I guess everybody agrees that having continuous builds and continuous integration is beneficial for quality of the software product. Defects are found early so they can be fixed ASAP. For continuous builds, which take several minutes, it is usually easy to find the one who caused the defect. However, for nightly integration tests, which take long time to run, this may be a challenge. Here are specifics of the situation, for which I'm looking for an optimal solution:
- Running integration tests takes more than 1 hour. Therefore they are run overnight. Multiple check-ins happen every day (team of about 15 developers) so it is sometimes difficult to find the "culprit" (if any).
- Integration testing environment depends on other environments (web services and databases), which may fail from time to time.
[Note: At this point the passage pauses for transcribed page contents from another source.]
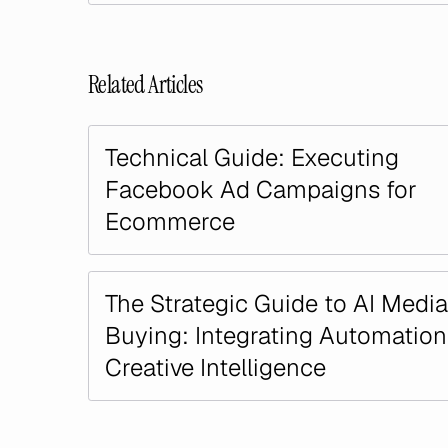
Related Articles
Technical Guide: Executing
Facebook Ad Campaigns for
Ecommerce
The Strategic Guide to AI Media
Buying: Integrating Automatio
Creative Intelligence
This causes integration tests to fail.
So how to organize the team so that these failures are fixed early? In my opinion, there should be someone appointed to DIAGNOSE the defect(s). This should be the first task in the morning. If he needs an expertise of others, they should be readily available. Once the source (component, database, web service) of the failure is determined, the owner should start fixing it (or another team should be notified).
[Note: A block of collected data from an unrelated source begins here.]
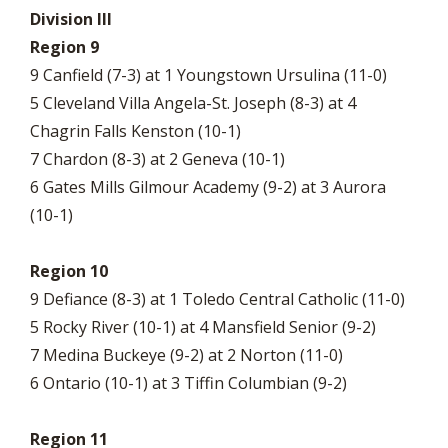
Division III
Region 9
9 Canfield (7-3) at 1 Youngstown Ursulina (11-0)
5 Cleveland Villa Angela-St. Joseph (8-3) at 4
Chagrin Falls Kenston (10-1)
7 Chardon (8-3) at 2 Geneva (10-1)
6 Gates Mills Gilmour Academy (9-2) at 3 Aurora
(10-1)
Region 10
9 Defiance (8-3) at 1 Toledo Central Catholic (11-0)
5 Rocky River (10-1) at 4 Mansfield Senior (9-2)
7 Medina Buckeye (9-2) at 2 Norton (11-0)
6 Ontario (10-1) at 3 Tiffin Columbian (9-2)
Region 11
How to appoint the one who diagnoses the defects? Ideally, someone would volunteer (ha ha). This won't happen very often, I'm afraid. I've heard other option - whoever comes first to the office should check the results of the nightly builds. This is OK, if the whole team agrees. However, this rewards those who come late. I suppose that this role should rotate in the team. The excuse "I don't know much about builds" should not be accepted. Diagnostics of the source of the failure should be rather straightforward. If it is not, then adding more of diagnostics logging to the code should improve the visibility into integration test failures.
Any experience in this area or suggestions for improvements of the above approach?